* **Action item**
It is required that all of the data be written out exactly.

Dataset entries
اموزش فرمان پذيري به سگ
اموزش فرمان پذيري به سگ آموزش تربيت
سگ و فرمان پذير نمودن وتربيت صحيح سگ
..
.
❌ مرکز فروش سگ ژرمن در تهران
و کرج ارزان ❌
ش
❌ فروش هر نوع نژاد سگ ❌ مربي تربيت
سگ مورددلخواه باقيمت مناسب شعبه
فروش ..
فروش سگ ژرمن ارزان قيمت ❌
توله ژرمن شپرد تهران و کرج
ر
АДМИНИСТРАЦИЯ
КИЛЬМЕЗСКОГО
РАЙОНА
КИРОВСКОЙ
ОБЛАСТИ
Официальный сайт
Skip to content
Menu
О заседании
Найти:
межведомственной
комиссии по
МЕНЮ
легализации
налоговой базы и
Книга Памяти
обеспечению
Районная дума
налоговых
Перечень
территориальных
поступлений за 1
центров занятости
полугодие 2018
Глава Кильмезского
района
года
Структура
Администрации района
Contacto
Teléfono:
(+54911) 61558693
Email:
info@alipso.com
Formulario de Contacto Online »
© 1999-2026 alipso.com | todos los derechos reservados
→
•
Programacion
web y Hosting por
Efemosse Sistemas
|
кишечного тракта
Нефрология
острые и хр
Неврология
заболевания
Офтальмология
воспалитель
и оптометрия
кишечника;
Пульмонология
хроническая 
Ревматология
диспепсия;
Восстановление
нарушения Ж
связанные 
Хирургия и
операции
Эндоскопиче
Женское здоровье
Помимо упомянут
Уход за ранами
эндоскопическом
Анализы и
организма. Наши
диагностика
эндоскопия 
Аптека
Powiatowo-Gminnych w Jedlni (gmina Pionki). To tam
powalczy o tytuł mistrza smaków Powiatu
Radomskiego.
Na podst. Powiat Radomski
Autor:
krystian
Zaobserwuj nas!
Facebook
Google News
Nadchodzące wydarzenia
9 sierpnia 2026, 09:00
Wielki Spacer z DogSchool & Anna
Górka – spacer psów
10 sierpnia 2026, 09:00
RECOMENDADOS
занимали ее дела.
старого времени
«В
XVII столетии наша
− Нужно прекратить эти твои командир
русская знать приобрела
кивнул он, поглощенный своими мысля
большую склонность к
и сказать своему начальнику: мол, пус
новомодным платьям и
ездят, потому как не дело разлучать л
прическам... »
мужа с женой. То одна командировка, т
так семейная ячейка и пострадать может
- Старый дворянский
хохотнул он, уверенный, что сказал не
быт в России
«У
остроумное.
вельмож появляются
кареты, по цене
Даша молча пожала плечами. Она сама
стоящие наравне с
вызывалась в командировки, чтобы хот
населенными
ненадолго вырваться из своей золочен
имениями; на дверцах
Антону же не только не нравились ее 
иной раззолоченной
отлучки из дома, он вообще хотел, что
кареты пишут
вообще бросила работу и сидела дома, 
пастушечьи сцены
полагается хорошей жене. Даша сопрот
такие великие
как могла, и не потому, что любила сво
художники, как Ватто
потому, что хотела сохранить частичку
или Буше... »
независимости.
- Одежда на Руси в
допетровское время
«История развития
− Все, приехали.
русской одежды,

* **Task response**
اموزش فرمان پذيري به سگ
اموزش فرمان پذيري به سگ آموزش تربيت
سگ و فرمان پذير نمودن وتربيت صحيح سگ
..
.
❌ مرکز فروش سگ ژرمن در تهران
و کرج ارزان ❌
ش
❌ فروش هر نوع نژاد سگ ❌ مربي تربيت
سگ مورددلخواه باقيمت مناسب شعبه
فروش ..
فروش سگ ژرمن ارزان قيمت ❌
توله ژرمن شپرد تهران و کرج
ر
АДМИНИСТРАЦИЯ
КИЛЬМЕЗСКОГО
РАЙОНА
КИРОВСКОЙ
ОБЛАСТИ
Официальный сайт
Skip to content
Menu
О заседании
Найти:
межведомственной
комиссии по
МЕНЮ
легализации
налоговой базы и
Книга Памяти
обеспечению
Районная дума
налоговых
Перечень
территориальных
поступлений за 1
центров занятости
полугодие 2018
Глава Кильмезского
района
года
Структура
Администрации района
Contacto
Teléfono:
(+54911) 61558693
Email:
info@alipso.com
Formulario de Contacto Online »
© 1999-2026 alipso.com | todos los derechos reservados
→
•
Programacion
web y Hosting por
Efemosse Sistemas
|
кишечного тракта
Нефрология
острые и хр
Неврология
заболевания
Офтальмология
воспалитель
и оптометрия
кишечника;
Пульмонология
хроническая 
Ревматология
диспепсия;
Восстановление
нарушения Ж
связанные 
Хирургия и
операции
Эндоскопиче
Женское здоровье
Помимо упомянут
Уход за ранами
эндоскопическом
Анализы и
организма. Наши
диагностика
эндоскопия 
Аптека
Powiatowo-Gminnych w Jedlni (gmina Pionki). To tam
powalczy o tytuł mistrza smaków Powiatu
Radomskiego.
Na podst. Powiat Radomski
Autor:
krystian
Zaobserwuj nas!
Facebook
Google News
Nadchodzące wydarzenia
9 sierpnia 2026, 09:00
Wielki Spacer z DogSchool & Anna
Górka – spacer psów
10 sierpnia 2026, 09:00
RECOMENDADOS
занимали ее дела.
старого времени
«В
XVII столетии наша
− Нужно прекратить эти твои командир
русская знать приобрела
кивнул он, поглощенный своими мысля
большую склонность к
и сказать своему начальнику: мол, пус
новомодным платьям и
ездят, потому как не дело разлучать л
прическам... »
мужа с женой. То одна командировка, т
так семейная ячейка и пострадать может
- Старый дворянский
хохотнул он, уверенный, что сказал не
быт в России
«У
остроумное.
вельмож появляются
кареты, по цене
Даша молча пожала плечами. Она сама
стоящие наравне с
вызывалась в командировки, чтобы хот
населенными
ненадолго вырваться из своей золочен
имениями; на дверцах
Антону же не только не нравились ее 
иной раззолоченной
отлучки из дома, он вообще хотел, что
кареты пишут
вообще бросила работу и сидела дома, 
пастушечьи сцены
полагается хорошей жене. Даша сопрот
такие великие
как могла, и не потому, что любила сво
художники, как Ватто
потому, что хотела сохранить частичку
или Буше... »
независимости.
- Одежда на Руси в
допетровское время
«История развития
− Все, приехали.
русской одежды,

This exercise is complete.